Finnish sports commentator (born 1952)

Hannu-Pekka "Hoopi" Hänninen (born 27 July 1952) is a Finnish sports commentator who works for Finland's National Broadcasting Company, Yle. He serves both as the real-time play-by-play commentator and as a sports reader on Yle's sports news program, Urheiluruutu. His career as a sportscaster started in 1977. Before that, he had a short spell as entertainment staff on the radio. He was born in Helsinki, and trained as a telecommunications engineer.

Hänninen is a multi-skilled sportscaster who can comment on almost every sport. Nowadays he usually commentates only on football, ski jumping, and Nordic combined. In the 1990s, he frequently covered athletics, often alongside Kari Hiltunen. Among others, he commentated on Kimmo Kinnunen's World Championship-winning javelin throw in 1991 Tokyo, Sari Essayah's World Championship-winning 10 km walk in 1993 Stuttgart, and Aki Parviainen's World Championship-winning javelin throw in 1999 Sevilla. He has also commentated on every Olympic Games on television since 1984 in Los Angeles. One of his main moments in the Olympic games is the commentation of Matti Nykänen's gold-winning jump in the 1988 Winter Olympics in Calgary. He has also been the main commentator of swimming in Yle for a long time.

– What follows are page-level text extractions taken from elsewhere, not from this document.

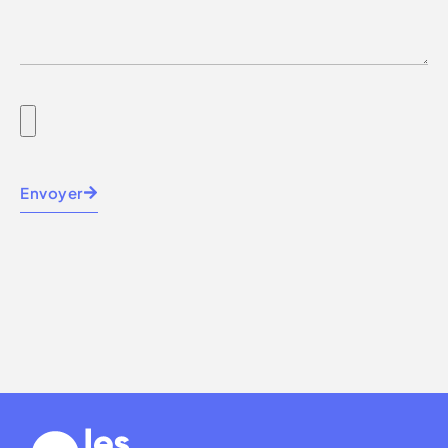
Envoyer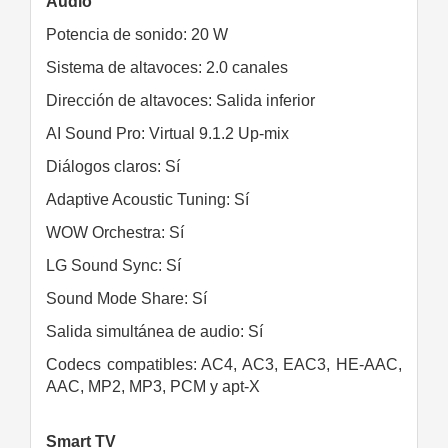
Audio
Potencia de sonido: 20 W
Sistema de altavoces: 2.0 canales
Dirección de altavoces: Salida inferior
AI Sound Pro: Virtual 9.1.2 Up-mix
Diálogos claros: Sí
Adaptive Acoustic Tuning: Sí
WOW Orchestra: Sí
LG Sound Sync: Sí
Sound Mode Share: Sí
Salida simultánea de audio: Sí
Codecs compatibles: AC4, AC3, EAC3, HE-AAC,
AAC, MP2, MP3, PCM y apt-X
Smart TV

"Hoopi" has also been one of the main commentators in the Football World Cup and European Championships since 1986 Mexico, but had his first football World Cup commentation almost ten years earlier in Argentina 1978, when he commentated a couple of the first-round matches from the studio in Pasila, Helsinki, because the main commentators Anssi Kukkonen and Pentti Salmi were unable to do so because of the number of games and traveling. The greatest moments of his football commentating career among others are the Euro 92 final in Sweden and the 2002 FIFA World Cup final. He is the main football commentator in YLE together with Tapio Suominen.